● **What you should do**
Please restate every line below exactly, without any pictures.

(Stored items)
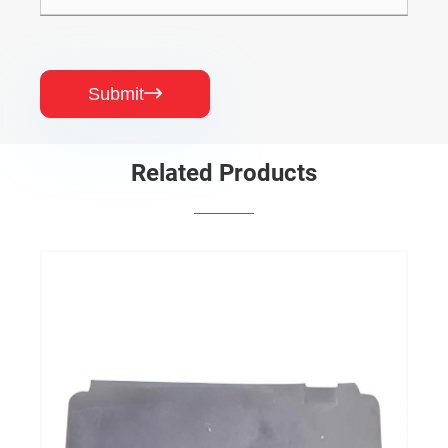
Submit

Related Products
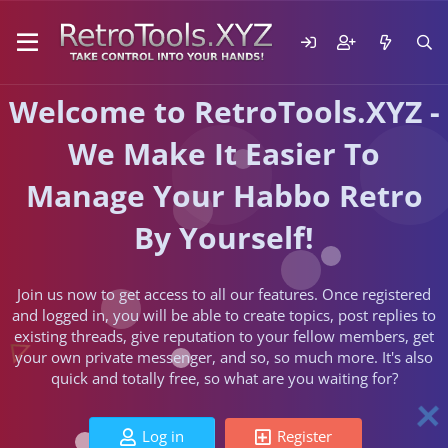
Welcome to RetroTools.XYZ -
We Make It Easier To
Manage Your Habbo Retro
By Yourself!
Join us now to get access to all our features. Once registered
and logged in, you will be able to create topics, post replies to
existing threads, give reputation to your fellow members, get
your own private messenger, and so, so much more. It's also
quick and totally free, so what are you waiting for?
Log in
Register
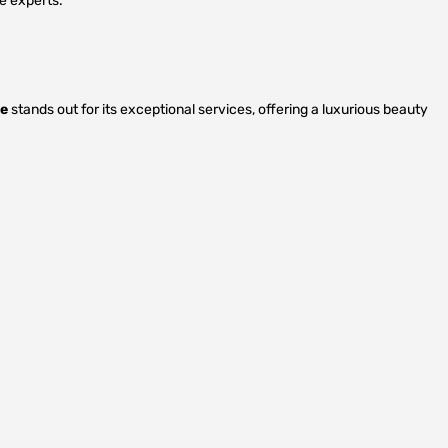
e experts.
ge
stands out for its exceptional services, offering a luxurious beauty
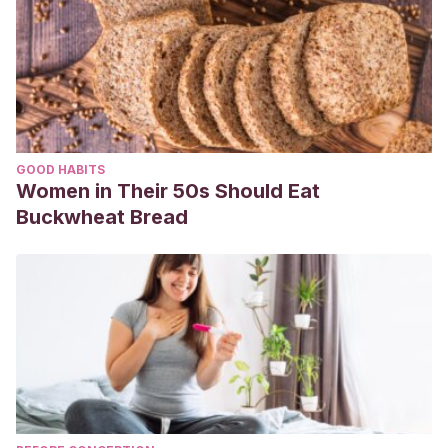
GOOD HABITS
Women in Their 50s Should Eat
Buckwheat Bread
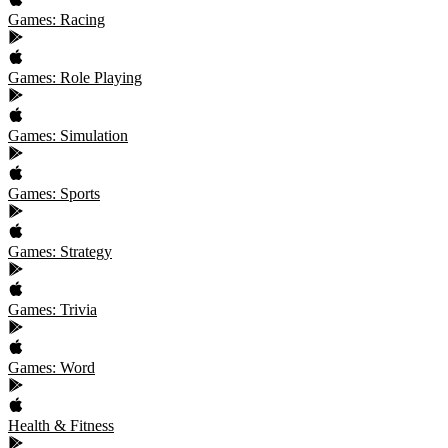
Games: Racing
Games: Role Playing
Games: Simulation
Games: Sports
Games: Strategy
Games: Trivia
Games: Word
Health & Fitness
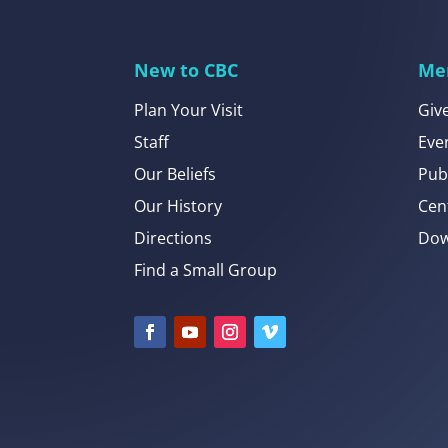
New to CBC
Me
Plan Your Visit
Giv
Staff
Eve
Our Beliefs
Pub
Our History
Cen
Directions
Dow
Find a Small Group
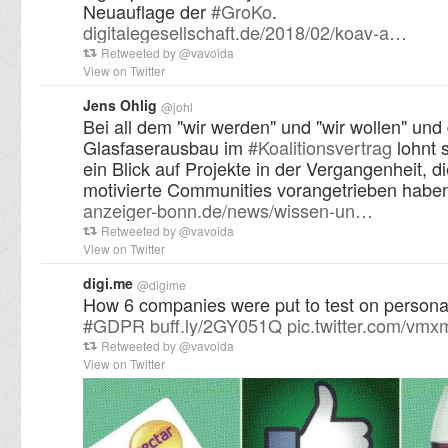
Neuauflage der
#
GroKo
.
digitalegesellschaft.de/2018/02/koav-a…
Retweeted by
@
vavoida
View on Twitter
Jens Ohlig
@
johl
Bei all dem "wir werden" und "wir wollen" un
Glasfaserausbau im
#
Koalitionsvertrag
lohnt s
ein Blick auf Projekte in der Vergangenheit, di
motivierte Communities vorangetrieben habe
anzeiger-bonn.de/news/wissen-un…
Retweeted by
@
vavoida
View on Twitter
digi.me
@
digime
How 6 companies were put to test on persona
#
GDPR
buff.ly/2GY051Q
pic.twitter.com/vm
Retweeted by
@
vavoida
View on Twitter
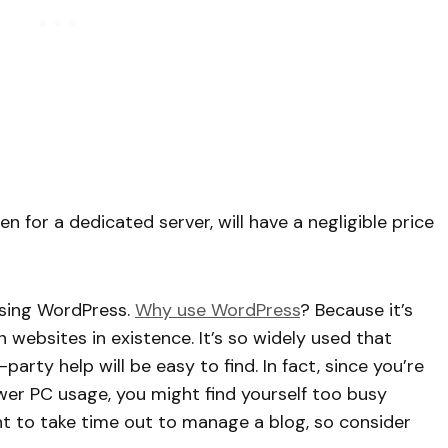
en for a dedicated server, will have a negligible price
 using WordPress.
Why use WordPress
? Because it’s
n websites in existence. It’s so widely used that
arty help will be easy to find. In fact, since you’re
wer PC usage, you might find yourself too busy
t to take time out to manage a blog, so consider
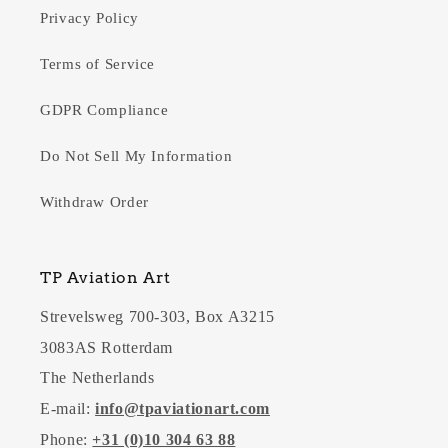
Privacy Policy
Terms of Service
GDPR Compliance
Do Not Sell My Information
Withdraw Order
TP Aviation Art
Strevelsweg 700-303, Box A3215
3083AS Rotterdam
The Netherlands
E-mail:
info@tpaviationart.com
Phone:
+31 (0)10 304 63 88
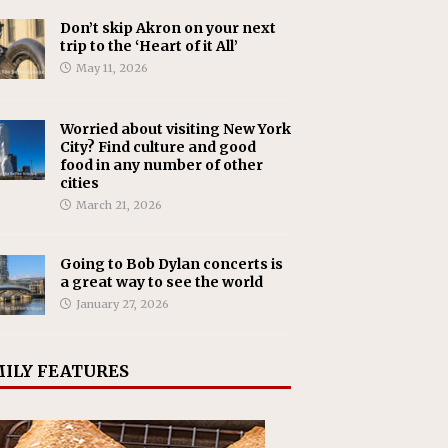
Don’t skip Akron on your next
trip to the ‘Heart of it All’
May 11, 2026
Worried about visiting New York
City? Find culture and good
food in any number of other
cities
March 21, 2026
Going to Bob Dylan concerts is
a great way to see the world
January 27, 2026
ILY FEATURES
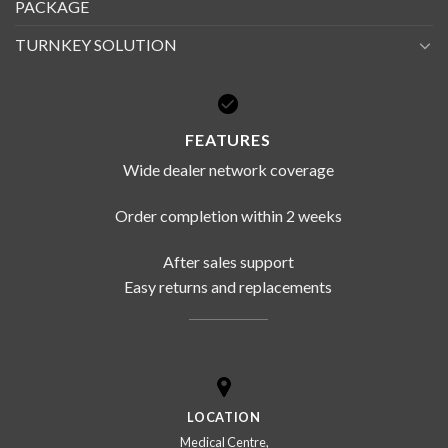
PACKAGE
TURNKEY SOLUTION
FEATURES
Wide dealer network coverage
Order completion within 2 weeks
After sales support
Easy returns and replacements
LOCATION
Medical Centre,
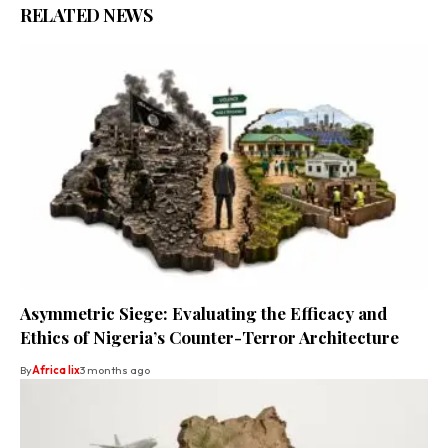
RELATED NEWS
Asymmetric Siege: Evaluating the Efficacy and
Ethics of Nigeria’s Counter-Terror Architecture
By
Africa lix
3 months ago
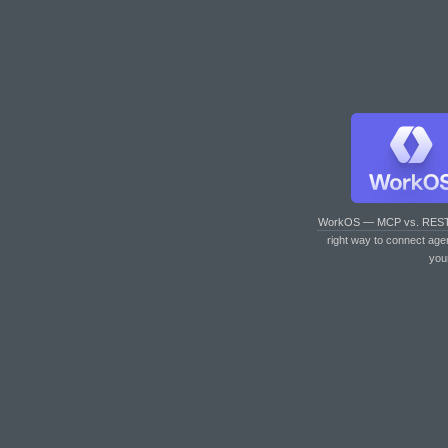
WorkOS — MCP vs. RES
right way to connect age
you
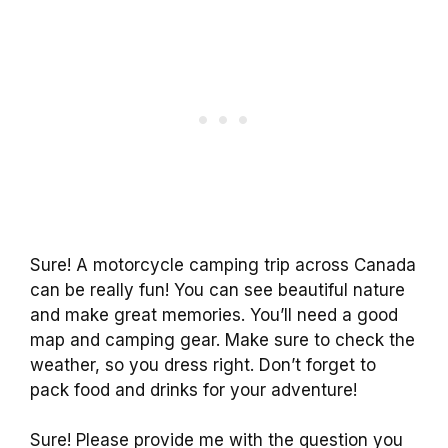
Sure! A motorcycle camping trip across Canada
can be really fun! You can see beautiful nature
and make great memories. You’ll need a good
map and camping gear. Make sure to check the
weather, so you dress right. Don’t forget to
pack food and drinks for your adventure!
Sure! Please provide me with the question you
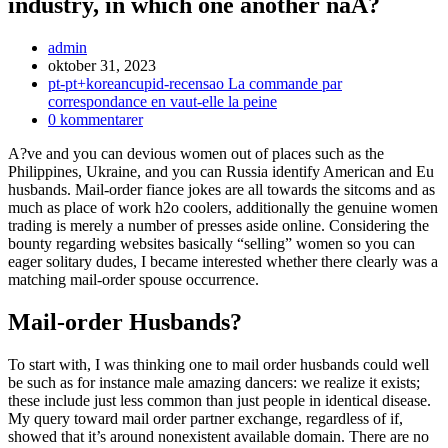
industry, in which one another naA?
Inläggsförfattare:
admin
Inlägget
oktober 31, 2023
publicerat:
Inläggskategori:
pt-pt+koreancupid-recensao La commande par
correspondance en vaut-elle la peine
Kommentarer
0 kommentarer
på
A?ve and you can devious women out of places such as the
inlägget:
Philippines, Ukraine, and you can Russia identify American and Eu
husbands. Mail-order fiance jokes are all towards the sitcoms and as
much as place of work h2o coolers, additionally the genuine women
trading is merely a number of presses aside online. Considering the
bounty regarding websites basically “selling” women so you can
eager solitary dudes, I became interested whether there clearly was a
matching mail-order spouse occurrence.
Mail-order Husbands?
To start with, I was thinking one to mail order husbands could well
be such as for instance male amazing dancers: we realize it exists;
these include just less common than just people in identical disease.
My query toward mail order partner exchange, regardless of if,
showed that it’s around nonexistent available domain. There are no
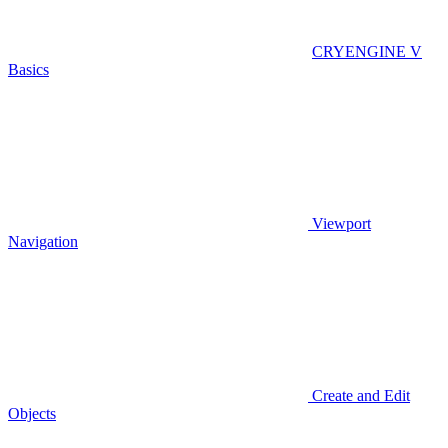
CRYENGINE V
Basics
Viewport
Navigation
Create and Edit
Objects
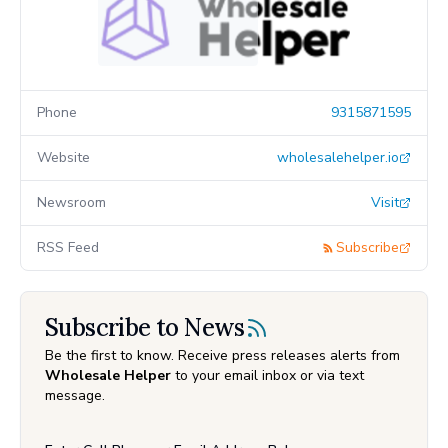
Phone
9315871595
Website
wholesalehelper.io
Newsroom
Visit
RSS Feed
Subscribe
Subscribe to News
Be the first to know. Receive press releases alerts from
Wholesale Helper
to your email inbox or via text
message.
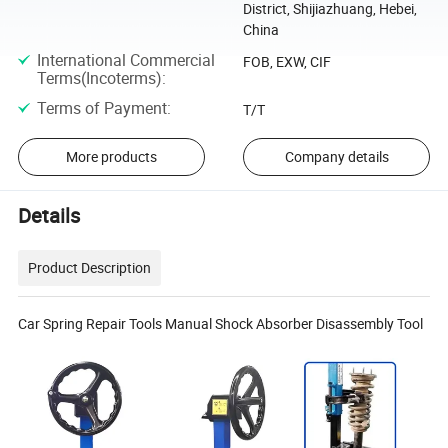
District, Shijiazhuang, Hebei,
China
International Commercial
FOB, EXW, CIF
Terms(Incoterms)
:
Terms of Payment
:
T/T
More products
Company details
Details
Product Description
Car Spring Repair Tools Manual Shock Absorber Disassembly Tool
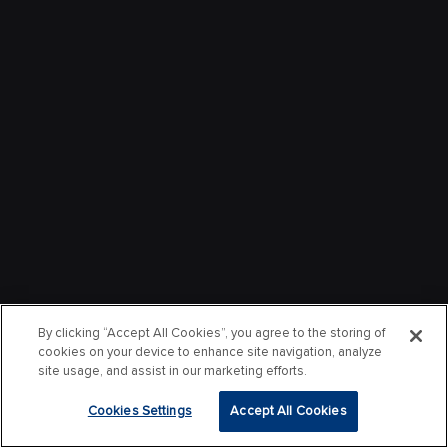
By clicking “Accept All Cookies”, you agree to the storing of
cookies on your device to enhance site navigation, analyze
site usage, and assist in our marketing efforts.
Cookies Settings
Accept All Cookies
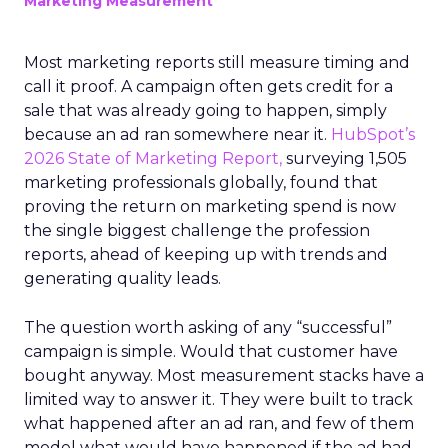
Marketing Measurement
Most marketing reports still measure timing and
call it proof. A campaign often gets credit for a
sale that was already going to happen, simply
because an ad ran somewhere near it.
HubSpot’s
2026 State of Marketing Report,
surveying 1,505
marketing professionals globally, found that
proving the return on marketing spend is now
the single biggest challenge the profession
reports, ahead of keeping up with trends and
generating quality leads.
The question worth asking of any “successful”
campaign is simple. Would that customer have
bought anyway. Most measurement stacks have a
limited way to answer it. They were built to track
what happened after an ad ran, and few of them
model what would have happened if the ad had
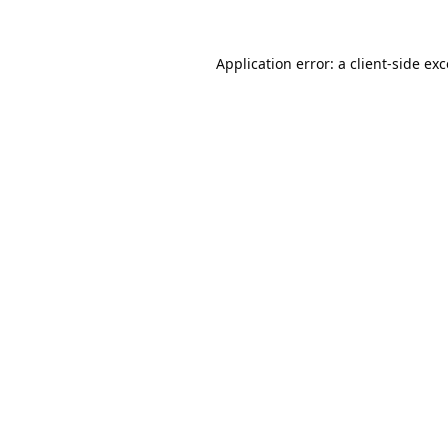
Application error: a
client
-side ex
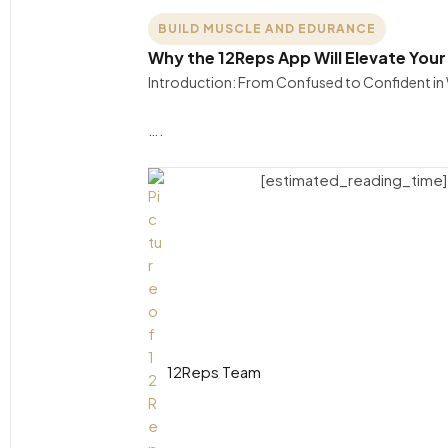
BUILD MUSCLE AND EDURANCE
Why the 12Reps App Will Elevate You
Introduction: From Confused to Confident in Wo
….
[estimated_reading_time]
12Reps Team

● **Task result**
Submit

Related Products
Welcome to RetroTools.XYZ -
We Make It Easier To
Manage Your Habbo Retro
By Yourself!
Join us now to get access to all our features. Once registered
and logged in, you will be able to create topics, post replies to
existing threads, give reputation to your fellow members, get
your own private messenger, and so, so much more. It's also
quick and totally free, so what are you waiting for?
Log in
Register
e experts.
ge
stands out for its exceptional services, offering a luxurious beauty
GOOD HABITS
Women in Their 50s Should Eat
Buckwheat Bread
Games: Racing
Games: Role Playing
Games: Simulation
Games: Sports
Games: Strategy
Games: Trivia
Games: Word
Health & Fitness
New to CBC
Me
Plan Your Visit
Giv
Staff
Eve
Our Beliefs
Pub
Our History
Cen
Directions
Dow
Find a Small Group
Neuauflage der
#
GroKo
.
digitalegesellschaft.de/2018/02/koav-a…
Retweeted by
@
vavoida
View on Twitter
Jens Ohlig
@
johl
Bei all dem "wir werden" und "wir wollen" un
Glasfaserausbau im
#
Koalitionsvertrag
lohnt s
ein Blick auf Projekte in der Vergangenheit, di
motivierte Communities vorangetrieben habe
anzeiger-bonn.de/news/wissen-un…
Retweeted by
@
vavoida
View on Twitter
digi.me
@
digime
How 6 companies were put to test on persona
#
GDPR
buff.ly/2GY051Q
pic.twitter.com/vm
Retweeted by
@
vavoida
View on Twitter
en for a dedicated server, will have a negligible price
 using WordPress.
Why use WordPress
? Because it’s
n websites in existence. It’s so widely used that
arty help will be easy to find. In fact, since you’re
wer PC usage, you might find yourself too busy
t to take time out to manage a blog, so consider
Privacy Policy
Terms of Service
GDPR Compliance
Do Not Sell My Information
Withdraw Order
TP Aviation Art
Strevelsweg 700-303, Box A3215
3083AS Rotterdam
The Netherlands
E-mail:
info@tpaviationart.com
Phone:
+31 (0)10 304 63 88
Don’t skip Akron on your next
trip to the ‘Heart of it All’
May 11, 2026
Worried about visiting New York
City? Find culture and good
food in any number of other
cities
March 21, 2026
Going to Bob Dylan concerts is
a great way to see the world
January 27, 2026
ILY FEATURES
PACKAGE
TURNKEY SOLUTION
FEATURES
Wide dealer network coverage
Order completion within 2 weeks
After sales support
Easy returns and replacements
LOCATION
Medical Centre,
RELATED NEWS
Asymmetric Siege: Evaluating the Efficacy and
Ethics of Nigeria’s Counter-Terror Architecture
By
Africa lix
3 months ago
WorkOS — MCP vs. RES
right way to connect age
you
Sure! A motorcycle camping trip across Canada
can be really fun! You can see beautiful nature
and make great memories. You’ll need a good
map and camping gear. Make sure to check the
weather, so you dress right. Don’t forget to
pack food and drinks for your adventure!
Sure! Please provide me with the question you
industry, in which one another naA?
Inläggsförfattare:
admin
Inlägget
oktober 31, 2023
publicerat:
Inläggskategori:
pt-pt+koreancupid-recensao La commande par
correspondance en vaut-elle la peine
Kommentarer
0 kommentarer
på
A?ve and you can devious women out of places such as the
inlägget:
Philippines, Ukraine, and you can Russia identify American and Eu
husbands. Mail-order fiance jokes are all towards the sitcoms and as
much as place of work h2o coolers, additionally the genuine women
trading is merely a number of presses aside online. Considering the
bounty regarding websites basically “selling” women so you can
eager solitary dudes, I became interested whether there clearly was a
matching mail-order spouse occurrence.
Mail-order Husbands?
To start with, I was thinking one to mail order husbands could well
be such as for instance male amazing dancers: we realize it exists;
these include just less common than just people in identical disease.
My query toward mail order partner exchange, regardless of if,
showed that it’s around nonexistent available domain. There are no
CRYENGINE V
Basics
Viewport
Navigation
Create and Edit
Objects
Phone
9315871595
Website
wholesalehelper.io
Newsroom
Visit
RSS Feed
Subscribe
Subscribe to News
Be the first to know. Receive press releases alerts from
Wholesale Helper
to your email inbox or via text
message.
District, Shijiazhuang, Hebei,
China
International Commercial
FOB, EXW, CIF
Terms(Incoterms)
:
Terms of Payment
:
T/T
More products
Company details
Details
Product Description
Car Spring Repair Tools Manual Shock Absorber Disassembly Tool
By clicking “Accept All Cookies”, you agree to the storing of
cookies on your device to enhance site navigation, analyze
site usage, and assist in our marketing efforts.
Cookies Settings
Accept All Cookies
Marketing Measurement
Most marketing reports still measure timing and
call it proof. A campaign often gets credit for a
sale that was already going to happen, simply
because an ad ran somewhere near it.
HubSpot’s
2026 State of Marketing Report,
surveying 1,505
marketing professionals globally, found that
proving the return on marketing spend is now
the single biggest challenge the profession
reports, ahead of keeping up with trends and
generating quality leads.
The question worth asking of any “successful”
campaign is simple. Would that customer have
bought anyway. Most measurement stacks have a
limited way to answer it. They were built to track
what happened after an ad ran, and few of them
model what would have happened if the ad had
Application error: a
client
-side ex
BUILD MUSCLE AND EDURANCE
Why the 12Reps App Will Elevate You
Introduction: From Confused to Confident in Wo
….
[estimated_reading_time]
12Reps Team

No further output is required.